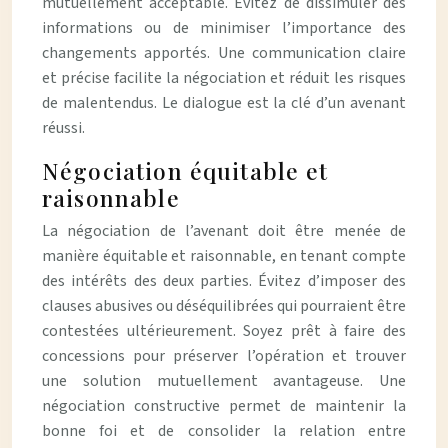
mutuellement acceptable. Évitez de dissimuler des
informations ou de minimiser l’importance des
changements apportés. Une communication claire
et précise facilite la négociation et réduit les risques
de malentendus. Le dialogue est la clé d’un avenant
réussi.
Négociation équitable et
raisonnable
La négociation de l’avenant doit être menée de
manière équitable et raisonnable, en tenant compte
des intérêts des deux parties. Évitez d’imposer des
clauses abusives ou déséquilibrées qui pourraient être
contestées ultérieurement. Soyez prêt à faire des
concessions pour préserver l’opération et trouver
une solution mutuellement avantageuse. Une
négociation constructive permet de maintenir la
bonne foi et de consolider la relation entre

▸ WHAT YOU NEED TO DO
Exclude the pictures and transcribe all of the entries exactly.

▸ RESPONSE FOR THIS EXERCISE
mutuellement acceptable. Évitez de dissimuler des
informations ou de minimiser l’importance des
changements apportés. Une communication claire
et précise facilite la négociation et réduit les risques
de malentendus. Le dialogue est la clé d’un avenant
réussi.
Négociation équitable et
raisonnable
La négociation de l’avenant doit être menée de
manière équitable et raisonnable, en tenant compte
des intérêts des deux parties. Évitez d’imposer des
clauses abusives ou déséquilibrées qui pourraient être
contestées ultérieurement. Soyez prêt à faire des
concessions pour préserver l’opération et trouver
une solution mutuellement avantageuse. Une
négociation constructive permet de maintenir la
bonne foi et de consolider la relation entre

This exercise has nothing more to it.